16. En cinquième lieu, cette disposition ne porte pas atteinte au droit à l'emploi, ni à l'interdiction de léser un travailleur dans son emploi en raison de ses opinions, dans la mesure où elle ne prévoit pas la rupture du contrat de travail mais uniquement sa suspension. Cette suspension prend fin dès que le salarié, qui n'est ainsi pas privé d'emploi, remplit les conditions nécessaires à l'exercice de son activité et produit les justificatifs requis, conservant, pendant la durée de celle-ci, le bénéfice des garanties de protection complémentaires auxquelles il a souscrit.
17. En sixième lieu, cette disposition poursuivant le but d'intérêt général suffisant, de valeur constitutionnelle, de protection de la santé, est d'une portée strictement définie dès lors que la suspension cesse dès que le salarié remplit les conditions nécessaires à l'exercice de son activité, ou dès que le législateur prononce en application du IV de l'article 12 de la loi précitée, la suspension de l'obligation vaccinale pour tout ou partie des catégories de personnels qui en relèvent. Elle opère, au regard des objectifs poursuivis rappelés au paragraphe 10, une atteinte proportionnée à la liberté contractuelle et au principe de sécurité juridique.
18. En septième lieu, l'interruption du versement de la rémunération, qui n'est que la conséquence de l'interdiction d'exercice prévue à l'article 14.I, laquelle obéit à l'objectif constitutionnel de protection de la santé, ne présente pas, compte tenu de son caractère temporaire, un caractère de gravité tel que le sens et la portée du droit de propriété s'en trouveraient dénaturés.

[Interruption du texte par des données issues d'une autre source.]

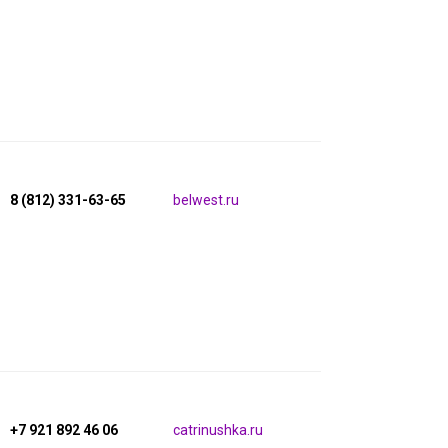
8 (812) 331-63-65
belwest.ru
+7 921 892 46 06
catrinushka.ru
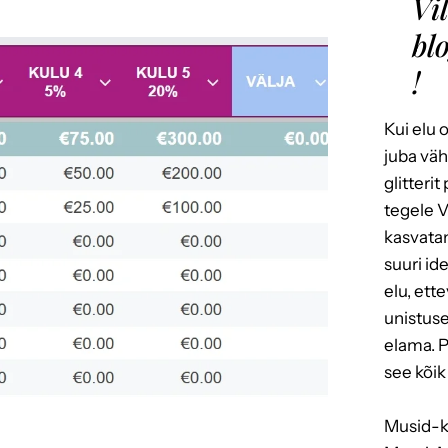
Vi
bl
!
Kui elu 
juba väh
glitterit
tegele V
kasvatan
suuri id
elu, ett
unistus
elama. P
see kõik 
Musid-ka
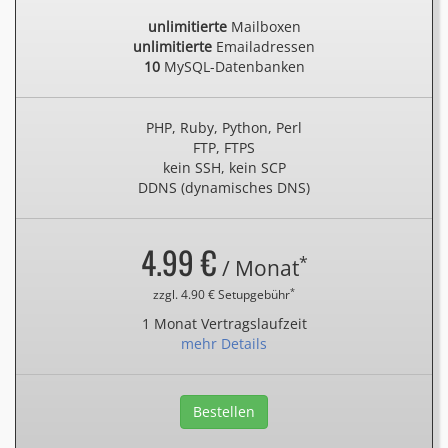
unlimitierte
Mailboxen
unlimitierte
Emailadressen
10
MySQL-Datenbanken
PHP, Ruby, Python, Perl
FTP, FTPS
kein SSH, kein SCP
DDNS (dynamisches DNS)
4.99 €
*
/ Monat
*
zzgl. 4.90 € Setupgebühr
1 Monat Vertragslaufzeit
mehr Details
Bestellen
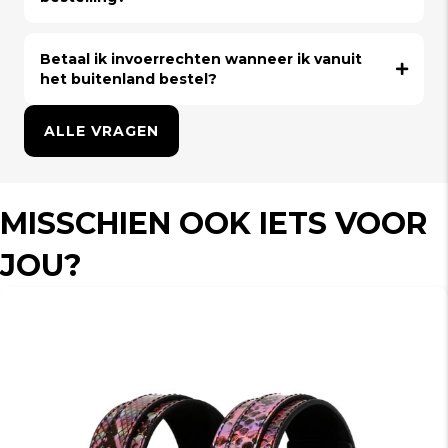
Betaal ik invoerrechten wanneer ik vanuit
het buitenland bestel?
ALLE VRAGEN
MISSCHIEN OOK IETS VOOR
JOU?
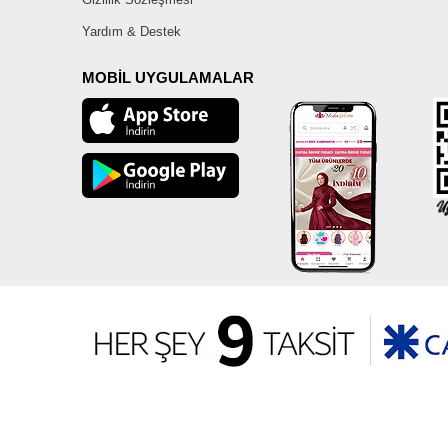
Yardım & Destek
MOBİL UYGULAMALAR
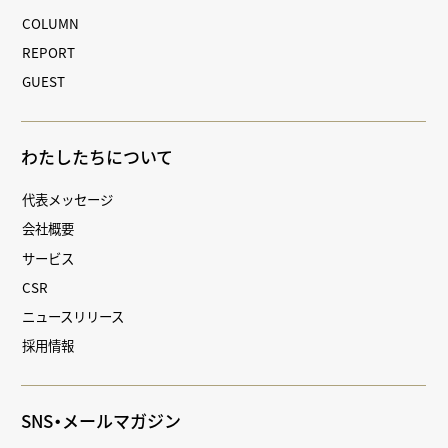
COLUMN
REPORT
GUEST
わたしたちについて
代表メッセージ
会社概要
サービス
CSR
ニュースリリース
採用情報
SNS・メールマガジン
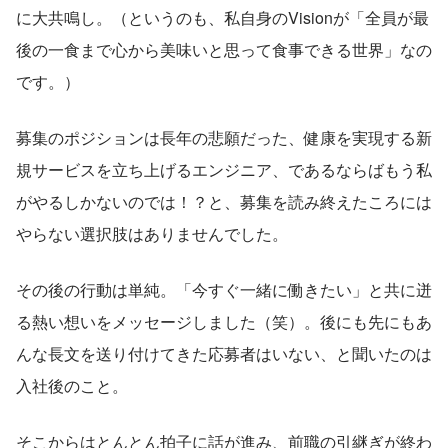
に大共鳴し。（というのも、私自身のVisionが「全員が最
後の一食まで心から美味いと思って食事できる世界」なの
です。）
募集のポジションは長年の悲願だった、健康を実現する新
規サービスを立ち上げるエンジニア、であるならばもう私
がやるしかないのでは！？と、募集を読み終えたころには
やらない選択肢はありませんでした。
その後の行動は単純。「今すぐ一緒に働きたい」と共に迸
る熱い想いをメッセージしました（笑）。後にも先にもあ
んな長文を送り付けてきた応募者はいない、と聞いたのは
入社後のこと。　
そこからはとんとん拍子に話が進み、前職の引継ぎが終わ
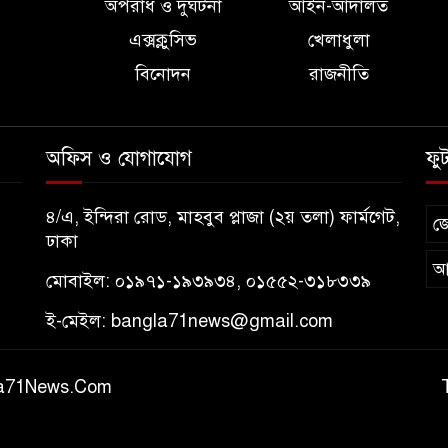
অপরাধ ও দুর্ঘটনা
আইন-আদালত
এক্সক্লুসিভ
খেলাধুলা
বিনোদন
রাজনীতি
অফিস ও যোগাযোগ
ফু
৪/এ, ইন্দিরা রোড, মাহবুব প্লাজা (২য় তলা) ফার্মগেট,
জ
ঢাকা
আ
মোবাইল: ০১৯৭১-১৯৩৯৩৪, ০১৫৫২-৩১৮৩৩৯
ই-মেইল:
bangla71news@gmail.com
gla71News.Com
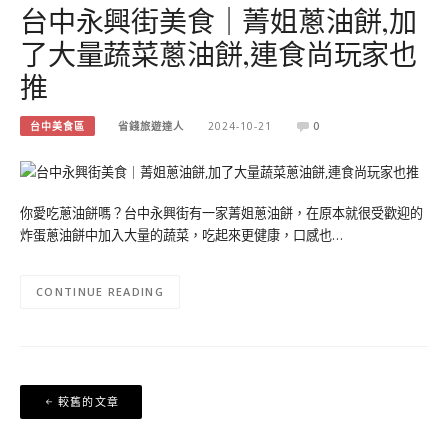
台中永興街美食｜菁姐蔥油餅,加
了大量蔬菜蔥油餅,連食尚玩家也
推
台中美食區
省錢旅遊達人
2024-10-21
0
你愛吃蔥油餅嗎？台中永興街有一家菁姐蔥油餅，在原本就很受歡迎的
炸蛋蔥油餅中加入大量的蔬菜，吃起來更健康，口感也…
CONTINUE READING
文
較舊的文章
章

19. En dernier lieu, la disposition contestée, en ce qu'elle n'institue pas une sanction ayant le caractère d'une punition, dès lors que la suspension du contrat s'impose à l'employeur et ne présente aucun caractère disciplinaire, ne porte pas atteinte au principe de proportionnalité des peines.
20. En conséquence, il n'y a pas lieu de renvoyer les questions prioritaires de constitutionnalité au Conseil constitutionnel.
PAR CES MOTIFS, la Cour :
DIT N'Y AVOIR LIEU DE RENVOYER au Conseil constitutionnel les questions prioritaires de constitutionnalité.
Ainsi fait et jugé par la Cour de cassation, chambre sociale, et prononcé par le président en son audience publique du vingt-quatre janvier deux mille vingt-quatre.